Instructions for the task
When the line containing "Perspective" is found in the data below, copy it and each line after it through the line containing "both the animals and", exactly and with no others.

Data excerpts
────
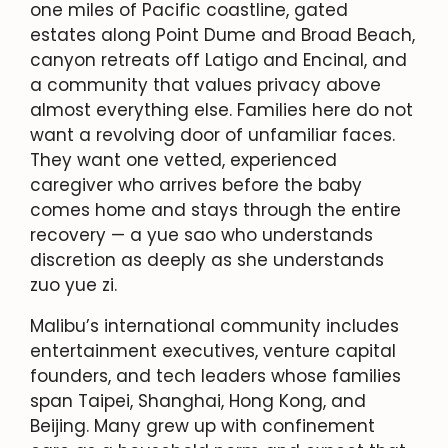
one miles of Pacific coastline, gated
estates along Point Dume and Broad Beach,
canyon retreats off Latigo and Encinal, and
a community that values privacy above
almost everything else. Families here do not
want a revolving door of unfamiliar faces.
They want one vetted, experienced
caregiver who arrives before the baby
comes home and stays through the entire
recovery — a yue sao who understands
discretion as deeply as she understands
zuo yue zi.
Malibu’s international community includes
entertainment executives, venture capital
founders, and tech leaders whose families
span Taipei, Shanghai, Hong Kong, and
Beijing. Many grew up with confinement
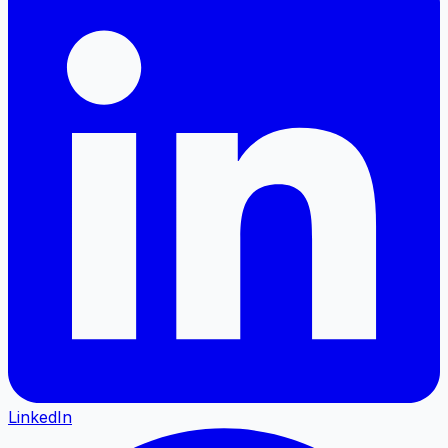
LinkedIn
────
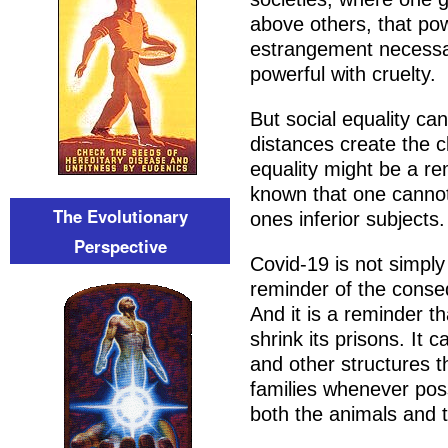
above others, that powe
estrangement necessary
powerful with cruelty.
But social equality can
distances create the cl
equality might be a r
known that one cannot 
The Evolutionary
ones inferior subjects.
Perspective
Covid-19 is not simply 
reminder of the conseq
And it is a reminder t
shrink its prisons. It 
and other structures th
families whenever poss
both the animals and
────
Response to this task
Perspective
Covid-19 is not simply 
reminder of the conseq
And it is a reminder t
shrink its prisons. It 
and other structures th
families whenever poss
both the animals and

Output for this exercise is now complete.